Driver-layer Stop and the internal compute_driver.proto RPC are already in place, but the gateway-facing openshell.proto only exposes DeleteSandbox. That path tears down the workspace volume along with the container, so anyone wanting to halt a sandbox for resource reasons has to lose state.

Changes

  • proto/openshell.proto: add StopSandbox + StartSandbox RPCs and Request/Response messages.
  • openshell-server:
    • compute/mod.rs: pub async fn stop_sandbox(name) (forwards to driver) and pub async fn start_sandbox(name) (forwards to StartupResume).
    • grpc/sandbox.rs: handle_stop_sandbox / handle_start_sandbox with empty-name guard and not-found mapping.
    • grpc/mod.rs: trait wires.
    • auth/authz.rs: both RPCs gated on sandbox:write.
  • openshell-driver-podman:
    • driver.rs: new resume_sandbox(sandbox_id, sandbox_name) mirroring the Docker implementation (inspect → start if not running; return Ok(false) when missing).
    • Wired as StartupResume for new_podman so the Start verb works on podman without a gateway restart.
  • openshell-cli:
    • SandboxCommands::Stop { names, all } / SandboxCommands::Start { names } enum variants and match arms.
    • run::sandbox_stop / run::sandbox_start runners with sandbox-name completion and the same forward-cleanup behavior as delete.
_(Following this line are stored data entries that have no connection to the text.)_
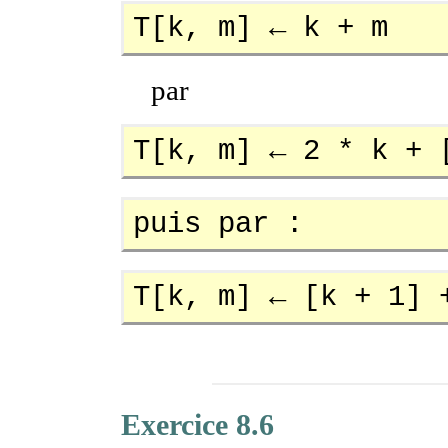
T[k, m] ← k + m
par
T[k, m] ← 2 * k + 
puis par :
T[k, m] ← [k + 1] 
Exercice 8.6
Phase is left to the existing watch loop to update as containers transition; no new SandboxPhase variant is required. Restart-from-stopped works mid-session via the new Start verb, and at gateway boot via the existing resume_persisted_sandboxes sweep.

Testing

  • cargo test -p openshell-driver-podman -p openshell-server -p openshell-cli (all green).
  • cargo clippy --tests --no-deps clean.
  • cargo fmt --check clean.

New unit tests:

  • Podman driver: resume_sandbox not-found / already-running / stopped-starts paths.
  • Compute wrappers: stop_sandbox not-found / ok, start_sandbox not-found / unimplemented-without-hook / forwards-to-hook / backend-missing-reports-false.
  • gRPC handlers: empty-name InvalidArgument and missing-sandbox NotFound for both verbs.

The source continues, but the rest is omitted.